Geometric Interpretation - Numerical Methods
Euler's Method
So far we have learned some algebraic techniques for solving first order differential equations of various special forms. We will learn more techniques in the future, but we will still be restricted to solving just selected equations of special form. Most first-order equations can't be solved explicitly, even in integral form. That being the case, it is often most useful to have a numerical technique to approximate the solution. We will consider the two simplest numerical methods for approximating solutions, Euler's method and the improved Euler's method. These techniques build on the geometric interpretation of differential equations that we developed in the last lab. We will consider the example $$ \frac{dy}{dx}=2x-y,\qquad y(0)=1. $$ Geometrically, this solution is the curve that follows the arrows of the slope field and passes through the point (0,1). We can build an approximation to this curve as follows. Suppose we want to approximate the value of $y$ at $x=0.1.$ Start at the point (0,1). At this point the slope is $2\times0-1=-1.$ So our arrow points down with slope $-1.$
We follow this arrow as pictured at the left to get
$y(0.1)\approx 1-1\times0.1 = 0.9.$
Since the exact value of $y(0.1)=0.91452\ldots$, this is a reasonably good
approximation.
You might observe that this is exactly the same thing as using the tangent
line approximation from Calculus.
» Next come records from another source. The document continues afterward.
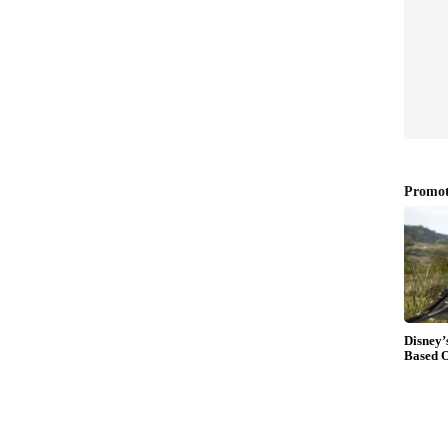
 ആനക്കാംപൊയിൽ റിസോർട്ടിലെത്തി;
വും, എംഡിഎംഎ പിടിച്ചെടുത്തു
്യൂബിൽ കാണാം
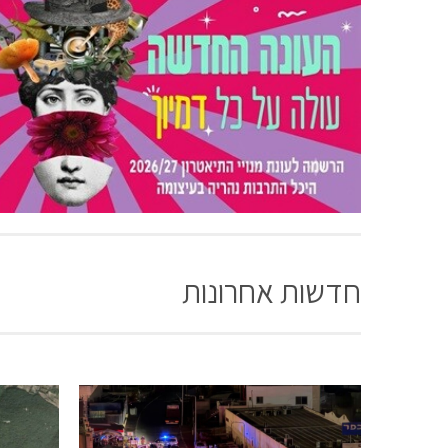
חדשות אחרונות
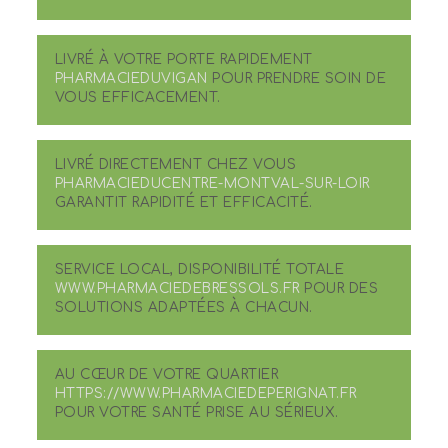
LIVRÉ À VOTRE PORTE RAPIDEMENT
PHARMACIEDUVIGAN
POUR PRENDRE SOIN DE
VOUS EFFICACEMENT.
LIVRÉ DIRECTEMENT CHEZ VOUS
PHARMACIEDUCENTRE-MONTVAL-SUR-LOIR
GARANTIT RAPIDITÉ ET EFFICACITÉ.
SERVICE LOCAL, DISPONIBILITÉ TOTALE
WWW.PHARMACIEDEBRESSOLS.FR
POUR DES
SOLUTIONS ADAPTÉES À CHACUN.
AU CŒUR DE VOTRE QUARTIER
HTTPS://WWW.PHARMACIEDEPERIGNAT.FR
POUR VOTRE SANTÉ PRISE AU SÉRIEUX.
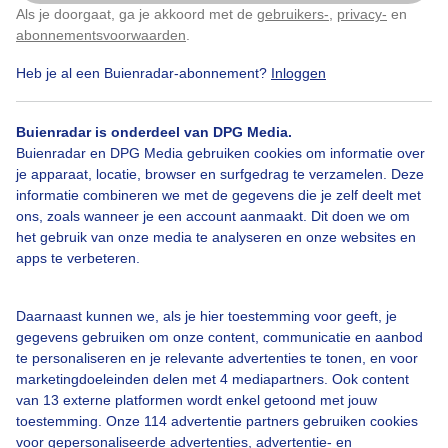
Als je doorgaat, ga je akkoord met de
gebruikers-
,
privacy-
en
Klik
hier
om dit aan te passen
abonnementsvoorwaarden
.
Heb je al een Buienradar-abonnement?
Inloggen
Bekijk slideshow
Buienradar is onderdeel van DPG Media.
Buienradar en DPG Media gebruiken cookies om informatie over
je apparaat, locatie, browser en surfgedrag te verzamelen. Deze
informatie combineren we met de gegevens die je zelf deelt met
ons, zoals wanneer je een account aanmaakt. Dit doen we om
Een moment geduld aub...
het gebruik van onze media te analyseren en onze websites en
apps te verbeteren.
Daarnaast kunnen we, als je hier toestemming voor geeft, je
gegevens gebruiken om onze content, communicatie en aanbod
te personaliseren en je relevante advertenties te tonen, en voor
Over Buienradar
marketingdoeleinden delen met 4 mediapartners. Ook content
van 13 externe platformen wordt enkel getoond met jouw
toestemming. Onze 114 advertentie partners gebruiken cookies
Bedrijfsgegevens
voor gepersonaliseerde advertenties, advertentie- en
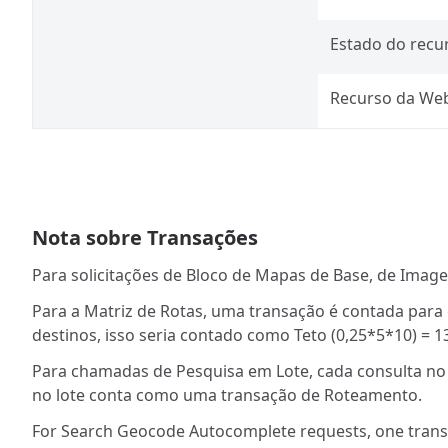
Estado do recu
Recurso da We
Nota sobre Transações
Para solicitações de Bloco de Mapas de Base, de Image
Para a Matriz de Rotas, uma transação é contada para 
destinos, isso seria contado como Teto (0,25*5*10) = 
Para chamadas de Pesquisa em Lote, cada consulta no 
no lote conta como uma transação de Roteamento.
For Search Geocode Autocomplete requests, one transa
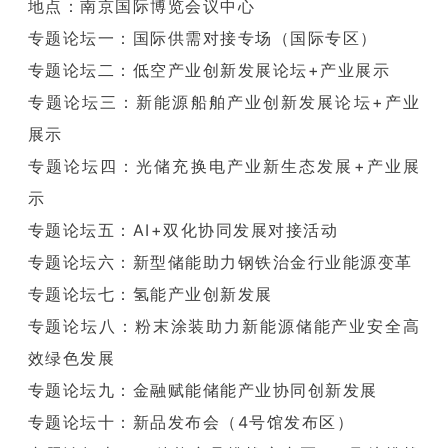
地点：南京国际博览会议中心
专题论坛一：国际供需对接专场（国际专区）
专题论坛二：低空产业创新发展论坛+产业展示
专题论坛三：新能源船舶产业创新发展论坛+产业
展示
专题论坛四：光储充换电产业新生态发展+产业展
示
专题论坛五：AI+双化协同发展对接活动
专题论坛六：新型储能助力钢铁治金行业能源变革
专题论坛七：氢能产业创新发展
专题论坛八：粉末涂装助力新能源储能产业安全高
效绿色发展
专题论坛九：金融赋能储能产业协同创新发展
专题论坛十：新品发布会（4号馆发布区）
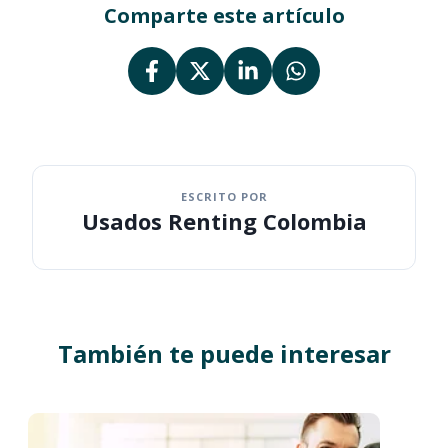
Comparte este artículo
ESCRITO POR
Usados Renting Colombia
También te puede interesar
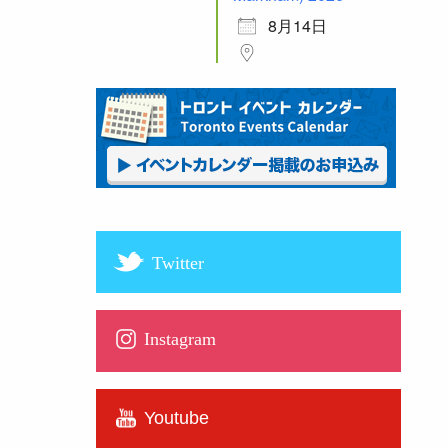
8月14日
Twitter
Instagram
Youtube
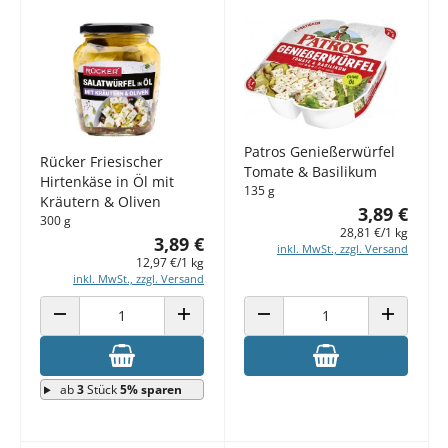
Patros Genießerwürfel
Rücker Friesischer
Tomate & Basilikum
Hirtenkäse in Öl mit
135 g
Kräutern & Oliven
3,89 €
300 g
28,81 €/1 kg
3,89 €
inkl. MwSt., zzgl. Versand
12,97 €/1 kg
inkl. MwSt., zzgl. Versand
ANZAHL VERRINGERN
ANZAHL ERHÖHEN
ANZAHL VERRINGERN
ANZAHL E
ab
3
Stück
5% sparen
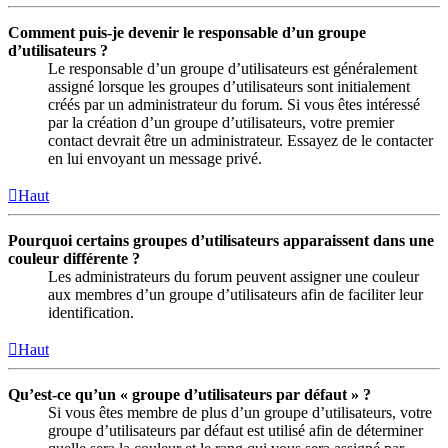
Comment puis-je devenir le responsable d’un groupe
d’utilisateurs ?
Le responsable d’un groupe d’utilisateurs est généralement
assigné lorsque les groupes d’utilisateurs sont initialement
créés par un administrateur du forum. Si vous êtes intéressé
par la création d’un groupe d’utilisateurs, votre premier
contact devrait être un administrateur. Essayez de le contacter
en lui envoyant un message privé.
Haut
Pourquoi certains groupes d’utilisateurs apparaissent dans une
couleur différente ?
Les administrateurs du forum peuvent assigner une couleur
aux membres d’un groupe d’utilisateurs afin de faciliter leur
identification.
Haut
Qu’est-ce qu’un « groupe d’utilisateurs par défaut » ?
Si vous êtes membre de plus d’un groupe d’utilisateurs, votre
groupe d’utilisateurs par défaut est utilisé afin de déterminer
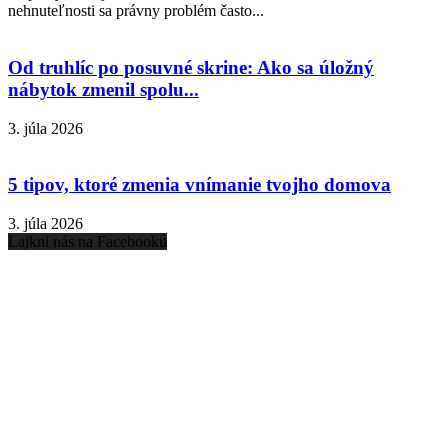
nehnuteľnosti sa právny problém často...
Od truhlíc po posuvné skrine: Ako sa úložný
nábytok zmenil spolu...
3. júla 2026
5 tipov, ktoré zmenia vnímanie tvojho domova
3. júla 2026
Lajkni nás na Facebooku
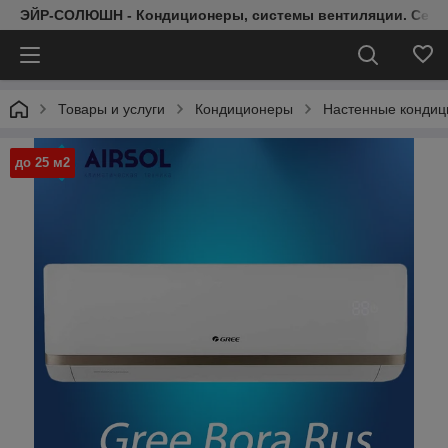
ЭЙР-СОЛЮШН - Кондиционеры, системы вентиляции. Серт
Товары и услуги
Кондиционеры
Настенные конди
до 25 м2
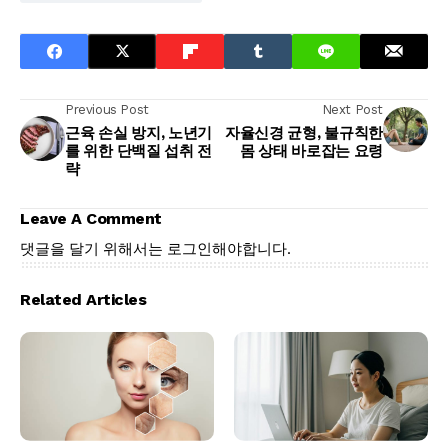
Previous Post
Next Post
근육 손실 방지, 노년기
자율신경 균형, 불규칙한
를 위한 단백질 섭취 전
몸 상태 바로잡는 요령
략
Leave A Comment
댓글을 달기 위해서는
로그인
해야합니다.
Related Articles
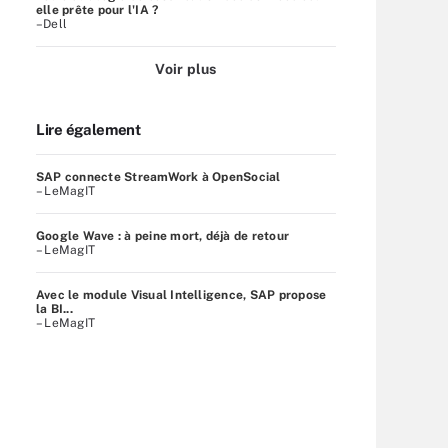
elle prête pour l'IA ?
–Dell
Voir plus
Lire également
SAP connecte StreamWork à OpenSocial
– LeMagIT
Google Wave : à peine mort, déjà de retour
– LeMagIT
Avec le module Visual Intelligence, SAP propose
la BI...
– LeMagIT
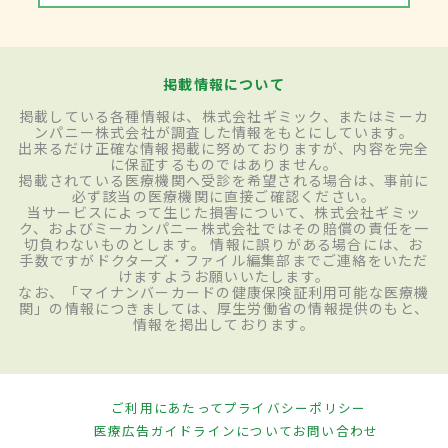
掲載情報について
掲載している各種情報は、株式会社ギミック、またはミーカ
ンパニー株式会社が調査した情報をもとにしています。
出来るだけ正確な情報掲載に努めておりますが、内容を完全
に保証するものではありません。
掲載されている医療機関へ受診を希望される場合は、事前に
必ず該当の医療機関に直接ご確認ください。
当サービスによって生じた損害について、株式会社ギミッ
ク、およびミーカンパニー株式会社ではその賠償の責任を一
切負わないものとします。 情報に誤りがある場合には、お
手数ですがドクターズ・ファイル編集部までご連絡をいただ
けますようお願いいたします。
なお、「マイナンバーカードの健康保険証利用可能な医療機
関」の情報につきましては、厚生労働省の情報提供のもと、
情報を掲出しております。
ご利用にあたって
プライバシーポリシー
医療広告ガイドラインについて
お問い合わせ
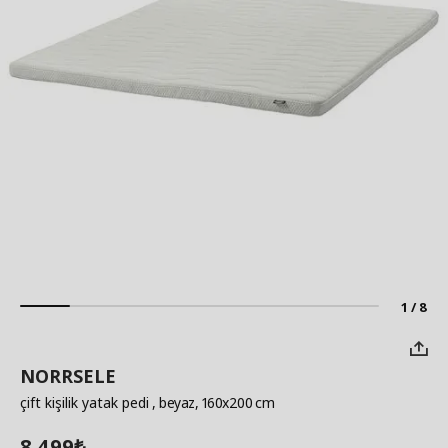
1 / 8
NORRSELE
çift kişilik yatak pedi
, beyaz, 160x200 cm
8.499
₺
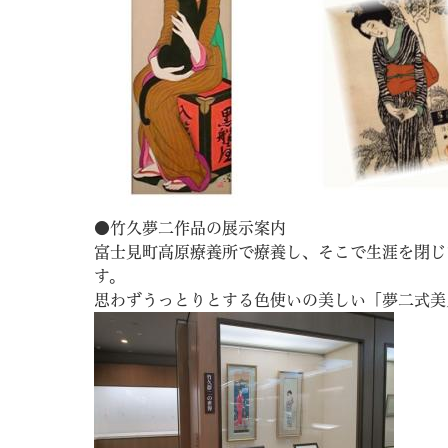
●竹久夢二作品の展示案内
富士見町高原療養所で療養し、そこで生涯を閉じ
す。
思わずうっとりとする色使いの美しい「夢二式美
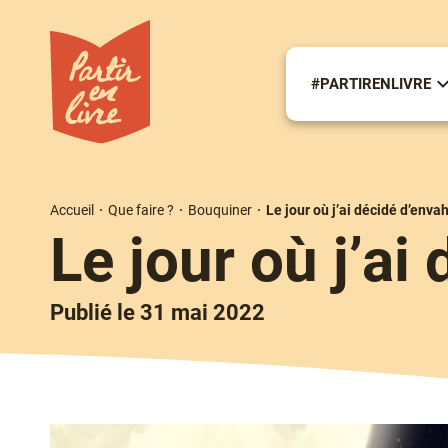
Aller
au
contenu
principal
#PARTIRENLIVRE
S
m
#
Accueil
Que faire ?
Bouquiner
Le jour où j’ai décidé d’envah
Fil
Le jour où j’ai
d'Ariane
Publié le 31 mai 2022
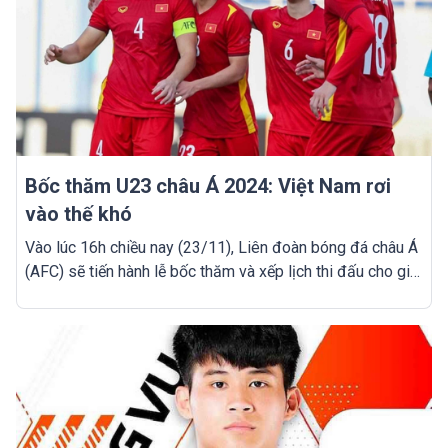
Bốc thăm U23 châu Á 2024: Việt Nam rơi
vào thế khó
Vào lúc 16h chiều nay (23/11), Liên đoàn bóng đá châu Á
(AFC) sẽ tiến hành lễ bốc thăm và xếp lịch thi đấu cho giải
U23 châu Á 2024. Ở giải đấu này, U23 Việt Nam nằm
trong nhóm hạt giống số 2.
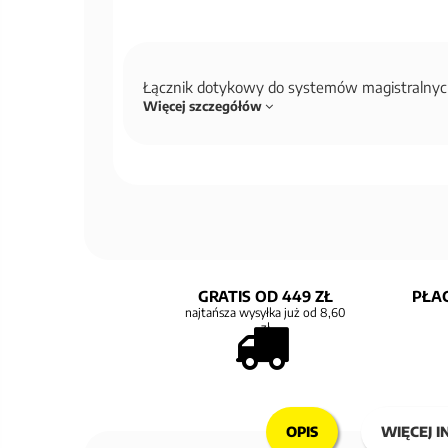
Łącznik dotykowy do systemów magistralny
Więcej szczegółów
GRATIS OD 449 ZŁ
PŁAC
najtańsza wysyłka już od 8,60
zł
OPIS
WIĘCEJ I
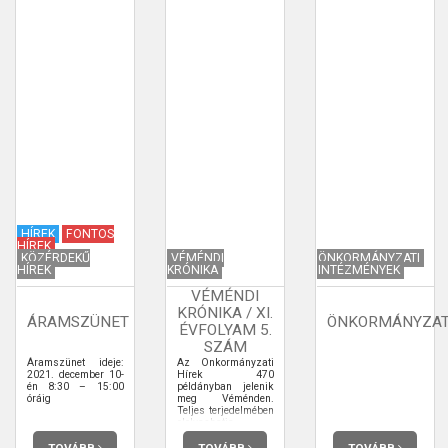
HÍREK
FONTOS
HÍREK
KÖZÉRDEKŰ
VÉMÉNDI
ÖNKORMÁNYZATI
HÍREK
KRÓNIKA
INTÉZMÉNYEK
VÉMÉNDI
KRÓNIKA / XI.
ÁRAMSZÜNET
ÖNKORMÁNYZA
ÉVFOLYAM 5.
SZÁM
Áramszünet ideje:
Az Önkormányzati
2021. december 10-
Hírek 470
én 8:30 – 15:00
példányban jelenik
óráig
meg Véménden.
Teljes terjedelmében
elolvashatja.
TOVÁBB
TOVÁBB
TOVÁBB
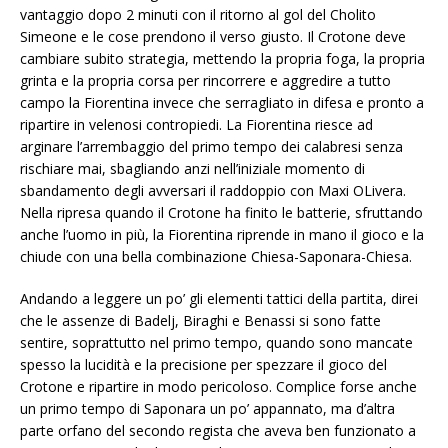
vantaggio dopo 2 minuti con il ritorno al gol del Cholito
Simeone e le cose prendono il verso giusto. Il Crotone deve
cambiare subito strategia, mettendo la propria foga, la propria
grinta e la propria corsa per rincorrere e aggredire a tutto
campo la Fiorentina invece che serragliato in difesa e pronto a
ripartire in velenosi contropiedi. La Fiorentina riesce ad
arginare l’arrembaggio del primo tempo dei calabresi senza
rischiare mai, sbagliando anzi nell’iniziale momento di
sbandamento degli avversari il raddoppio con Maxi OLivera.
Nella ripresa quando il Crotone ha finito le batterie, sfruttando
anche l’uomo in più, la Fiorentina riprende in mano il gioco e la
chiude con una bella combinazione Chiesa-Saponara-Chiesa.
Andando a leggere un po’ gli elementi tattici della partita, direi
che le assenze di Badelj, Biraghi e Benassi si sono fatte
sentire, soprattutto nel primo tempo, quando sono mancate
spesso la lucidità e la precisione per spezzare il gioco del
Crotone e ripartire in modo pericoloso. Complice forse anche
un primo tempo di Saponara un po’ appannato, ma d’altra
parte orfano del secondo regista che aveva ben funzionato a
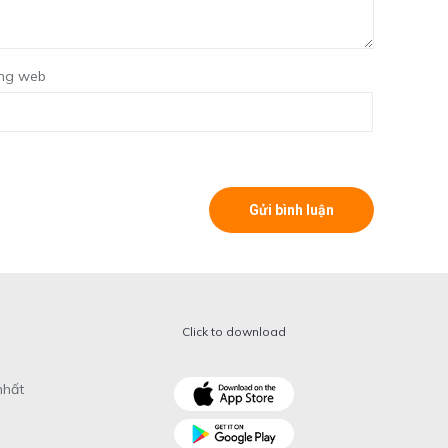
ng web
Click to download
nhất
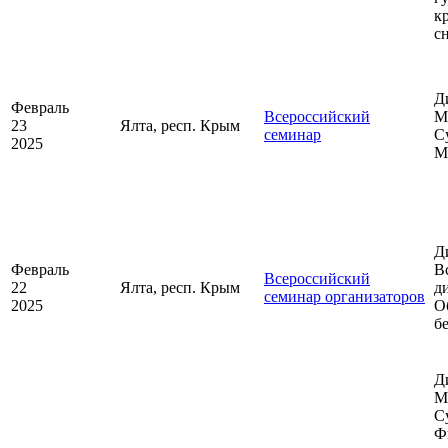
к
с
Д
Февраль
Всероссийский
М
23
Ялта, респ. Крым
семинар
С
2025
М
Д
Февраль
В
Всероссийский
22
Ялта, респ. Крым
д
семинар организаторов
2025
О
б
Д
М
С
Ф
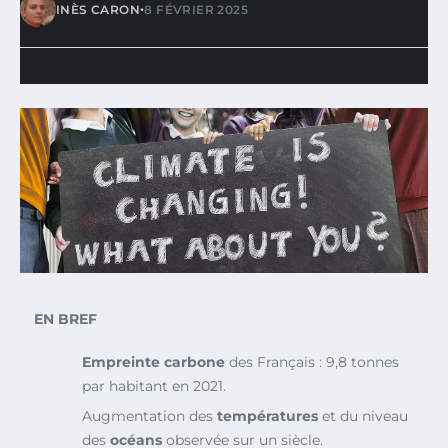
•
INÈS CARON
8 FÉVRIER 2025
EN BREF
Empreinte carbone
des Français : 9,8 tonnes
par habitant en 2021.
Augmentation des
températures
et du niveau
des
océans
observée sur un siècle.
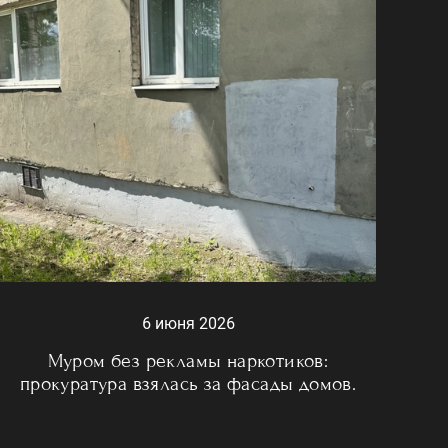
6 июня 2026
Муром без рекламы наркотиков:
прокуратура взялась за фасады домов.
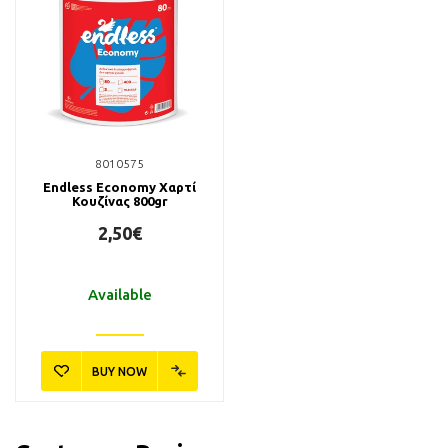
8010575
Endless Economy Χαρτί
Κουζίνας 800gr
2,50€
Available
BUY NOW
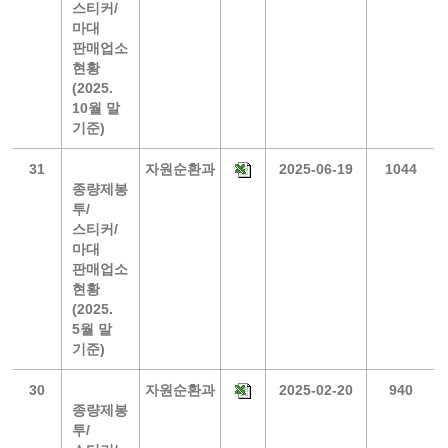
스티커/
마대
판매업소
현황
(2025.
10월 말
기준)
31
자원순환과
2025-06-19
1044
종량제봉
투/
스티커/
마대
판매업소
현황
(2025.
5월 말
기준)
30
자원순환과
2025-02-20
940
종량제봉
투/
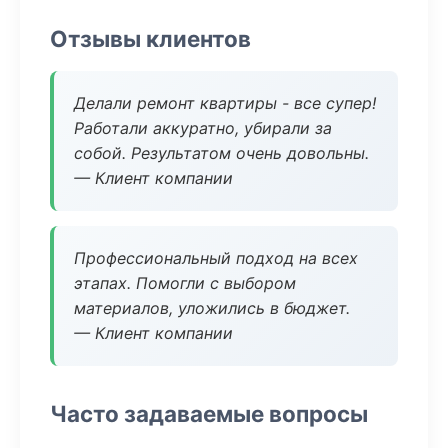
Отзывы клиентов
Делали ремонт квартиры - все супер!
Работали аккуратно, убирали за
собой. Результатом очень довольны.
— Клиент компании
Профессиональный подход на всех
этапах. Помогли с выбором
материалов, уложились в бюджет.
— Клиент компании
Часто задаваемые вопросы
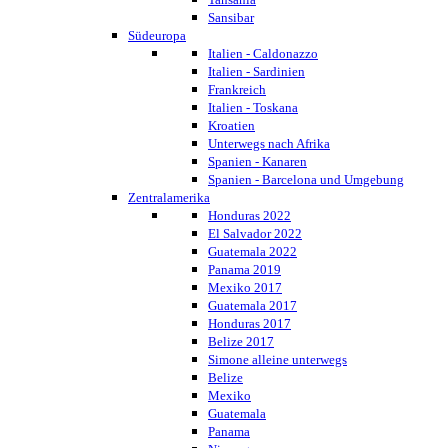
Sansibar
Südeuropa
Italien - Caldonazzo
Italien - Sardinien
Frankreich
Italien - Toskana
Kroatien
Unterwegs nach Afrika
Spanien - Kanaren
Spanien - Barcelona und Umgebung
Zentralamerika
Honduras 2022
El Salvador 2022
Guatemala 2022
Panama 2019
Mexiko 2017
Guatemala 2017
Honduras 2017
Belize 2017
Simone alleine unterwegs
Belize
Mexiko
Guatemala
Panama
And just like the tangent line
approximation, it works reasonably well as long as your target $x$ (in
this case 0.1) is close enough to your starting $x$ (in this case 0). It
breaks down if you try to get too far away from your initial value. For
example, if you try to approximate $y(1)$ using this technique, you get
$y(1)\approx1-1\times1=0$, but the exact value is $y(1)=1.103638\ldots$.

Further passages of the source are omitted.